“About face!” I said on my way back to the Cruiser after my event that afternoon in Missoula.
Sitting on the sidewalk was a ragged young man with a pack of tarot cards fanned out in front of him.
“I’ll give you five dollars if you’ll answer one question for me,” I said. “All you have to say is yes or no.”
The five-spot seemed to vanish as I held it out toward him.
“Okay,” I said. “I’m a writer. On a book tour. What I’d really like to do, though, is stay right here in Montana and fish for a week, then go straight home to my wife in Vermont. Should I?”
He scooped up his tarot deck, shuffled the cards, and spread them out on the sidewalk again, facedown. “Choose one,” he said.
I should have anticipated this, but of course I hadn’t. Truth to tell, those arcane tarot figures, up to God alone knows what devilment, have always spooked me a little. But I couldn’t back out now. At least the cards wouldn’t tell me I was going to come down with cancer. I’d already managed to do that on my own. Reluctantly, I pointed to one.
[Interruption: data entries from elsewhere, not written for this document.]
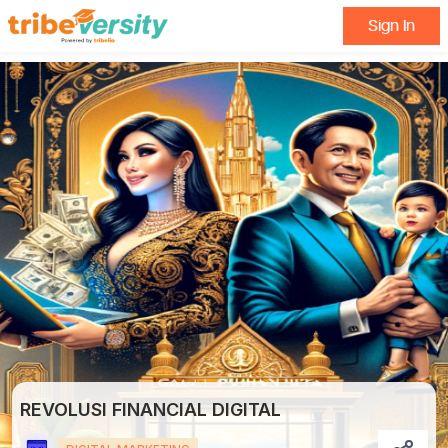
Sign In
REVOLUSI FINANCIAL DIGITAL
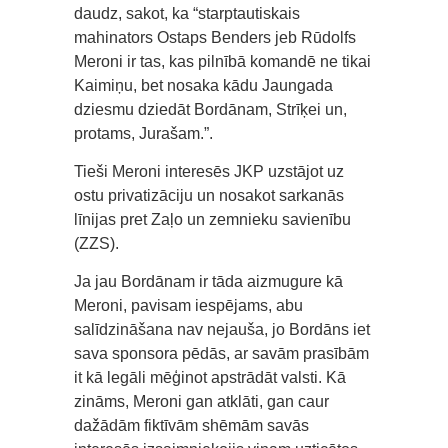
daudz, sakot, ka “starptautiskais
mahinators Ostaps Benders jeb Rūdolfs
Meroni ir tas, kas pilnībā komandē ne tikai
Kaimiņu, bet nosaka kādu Jaungada
dziesmu dziedāt Bordānam, Strīķei un,
protams, Jurašam.”.
Tieši Meroni interesēs JKP uzstājot uz
ostu privatizāciju un nosakot sarkanās
līnijas pret Zaļo un zemnieku savienību
(ZZS).
Ja jau Bordānam ir tāda aizmugure kā
Meroni, pavisam iespējams, abu
salīdzināšana nav nejauša, jo Bordāns iet
sava sponsora pēdās, ar savām prasībām
it kā legāli mēģinot apstrādāt valsti. Kā
zināms, Meroni gan atklāti, gan caur
dažādām fiktīvām shēmām savās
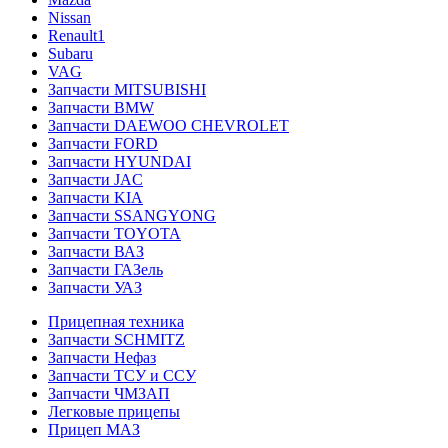
Nissan
Renault1
Subaru
VAG
Запчасти MITSUBISHI
Запчасти BMW
Запчасти DAEWOO CHEVROLET
Запчасти FORD
Запчасти HYUNDAI
Запчасти JAC
Запчасти KIA
Запчасти SSANGYONG
Запчасти TOYOTA
Запчасти ВАЗ
Запчасти ГАЗель
Запчасти УАЗ
Прицепная техника
Запчасти SCHMITZ
Запчасти Нефаз
Запчасти ТСУ и ССУ
Запчасти ЧМЗАП
Легковые прицепы
Прицеп МАЗ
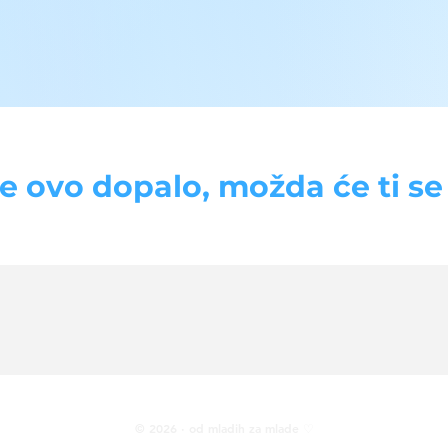
se ovo dopalo, možda će ti se d
© 2026 · od mladih za mlade ♡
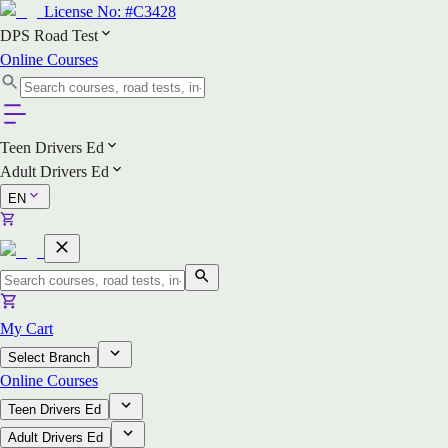
License No:
#C3428
DPS Road Test
Online Courses
Teen Drivers Ed
Adult Drivers Ed
EN
My Cart
Select Branch
Online Courses
Teen Drivers Ed
Adult Drivers Ed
“Pick it up,” the guy said.
Oh, Lordy. It was the seven of rods, a skeletal, malignant-looking bastard lugging seven sticks of wood on his back. Seven seven seven. Seven surgeries. Seven months to live. Seven Viagra prescriptions for radiation-related erectile dysfunction …
The reader took the card and studied it briefly. Then he said, “I think you’ve had a really bad setback at some point in your writing career that’s made you wary of touring.”
I couldn’t help laughing out loud. “Man,” I said, “like every writer I know, I have had hundreds of really bad setbacks in my career.”
The tarot reader, no doubt sensing a kindred spirit in the charlatan standing on the sidewalk before him, said, “Finish your tour, buddy. It’ll go fine. As for those other little matters you didn’t mention”—and at that moment I would have sworn that, like the Howard of Moses Lake, he gave me a knowing wink—“no need to worry on those scores, either. At least not for a long time.”
Oh, prescient Mr. Fortune-teller. Kind Mr. Fortune-teller. Even if you are a street-conning, scheming, lying-through-your-teeth Mr. Fortune-teller. Let me sign a book for you, give you the remaining two dollars in my wallet, erect a statue of you on the village green at home or right here in downtown Missoula, Montana. Go fine. Other little matters. No need to worry. Oh, happy afternoon. Thank you, thank you, thank you. “What do you think?” I said to Phillis on the phone that night. “Was he right?”
“He was,” she said. “I could have told you that much for nothing. By the way, do you think your road bud will reappear?”
“The West Texas Jesus? Now that he’s latched on to my fly rod, I doubt it.”
“Howard Frank?”
“Yes?”
“You didn’t really give your favorite fly rod to some old drunk who thinks he’s Jesus, did you? On second thought, don’t answer that. I love you, sweetie.”
“I love you, too,” I said.
That, gentle reader, was the one thing I was sure of. But what more, really, could anyone hope for?